Negligence actions and medical malpractice actions will likely be impacted, though the Medical Insurance Compensation Reform Act cap still applies to non-economic damages for pain and suffering. This law does not impact the Elder Abuse and Dependent Adult Civil Protection Act (EADACPA), as EADACPA already permits predeath pain and suffering damages up to $250,000.

BENNINGTON CLASS ACTION SETTLEMENT

Lucas Willard / WAMC

Individuals that have lived or owned real estate property near Bennington / North Bennington, Vermont, may benefit from a class action settlement. Sullivan v. Saint-Gobain Performance Plastics Corp., a class-action lawsuit filed by residents in the Bennington area alleging contamination of their property and drinking water with a chemical called Perfluorooctanoic Acid (“PFOA”) has settled. 

The settlement will provide money for property damages to individuals (Property Class) that owned residential real estate property in the Zone of Concern and funding for a Court-Supervised Medical Monitoring Program for Exposure Class members.
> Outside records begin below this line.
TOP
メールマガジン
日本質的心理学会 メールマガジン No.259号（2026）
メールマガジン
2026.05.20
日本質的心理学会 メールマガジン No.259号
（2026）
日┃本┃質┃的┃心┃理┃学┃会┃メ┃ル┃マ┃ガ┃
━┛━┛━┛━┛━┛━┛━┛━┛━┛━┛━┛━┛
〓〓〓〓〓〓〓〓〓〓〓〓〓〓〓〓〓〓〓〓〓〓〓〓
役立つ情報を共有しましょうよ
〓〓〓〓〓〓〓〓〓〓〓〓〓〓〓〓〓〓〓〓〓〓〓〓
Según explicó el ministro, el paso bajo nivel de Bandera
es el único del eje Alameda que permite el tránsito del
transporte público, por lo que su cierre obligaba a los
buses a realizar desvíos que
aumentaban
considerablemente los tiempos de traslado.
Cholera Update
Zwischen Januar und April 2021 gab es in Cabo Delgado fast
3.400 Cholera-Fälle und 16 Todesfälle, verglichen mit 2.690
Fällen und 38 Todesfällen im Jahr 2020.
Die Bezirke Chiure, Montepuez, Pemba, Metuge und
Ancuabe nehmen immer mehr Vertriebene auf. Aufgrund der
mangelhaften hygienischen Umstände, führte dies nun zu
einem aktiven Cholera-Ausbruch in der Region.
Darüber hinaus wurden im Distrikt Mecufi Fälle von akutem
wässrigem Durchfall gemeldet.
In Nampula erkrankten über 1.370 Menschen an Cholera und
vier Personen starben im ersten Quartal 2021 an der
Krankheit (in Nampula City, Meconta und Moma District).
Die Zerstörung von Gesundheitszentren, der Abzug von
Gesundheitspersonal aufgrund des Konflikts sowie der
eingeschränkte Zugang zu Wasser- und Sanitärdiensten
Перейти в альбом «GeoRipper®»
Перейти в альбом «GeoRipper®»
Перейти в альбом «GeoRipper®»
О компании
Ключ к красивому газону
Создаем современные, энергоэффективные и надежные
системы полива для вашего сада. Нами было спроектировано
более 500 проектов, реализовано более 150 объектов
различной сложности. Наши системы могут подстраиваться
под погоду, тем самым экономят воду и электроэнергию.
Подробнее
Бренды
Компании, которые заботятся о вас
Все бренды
Individuals may be a member of both classes. A more detailed Class Settlement Notice, the Settlement Agreement, a Claim Form, and an Opt-Out form can be found at www.BenningtonVTClassAction.com or requested by emailing info@benningtonvtclassaction.com, or by calling 866-726-3778.

If you are a property owner within the zone of concern, you must file a claim form to receive money for property damages. Unless you have been asked to be excluded from the property class no later than February 2, 2022, you will be bound by the settlement and release of claims. Exposure class members must file a Claim Form to participate in the Medical Monitoring Program, there will be no opportunity to be excluded.  

Exposure Class members will have an opportunity to object to the settlement no later than February 2, 2022. Doing nothing will result in getting a payment or other benefits from this settlement along with giving up certain legal rights. 

ONTARIO COURT AWARDS OVER $107M TO FAMILIES FROM FLIGHT 752 SHOOTDOWN

Jim Sciutto, Pamela Brown, Barbara Starr, Zachary Cohen and Paul P. Murphy / CNN

A court in Ontario, Canada, awarded more than $107 million to the families of six victims in the Iranian military’s downing of flight 752 on January 8th, 2020. The decision was made public on December 27th, 2021, following a May ruling that the missile strike was an international act of terrorism. This alowed for relatives of those who were killed to seek compensation from Iran. Ontario Superior Court Justice Edward Belobaba found the missiles that shot down Ukraine International Airlines Flight 752 to be deliberately fired at a time of no armed conflict in the area, resulting in Iran’s invalidation of immunity against civil litigation.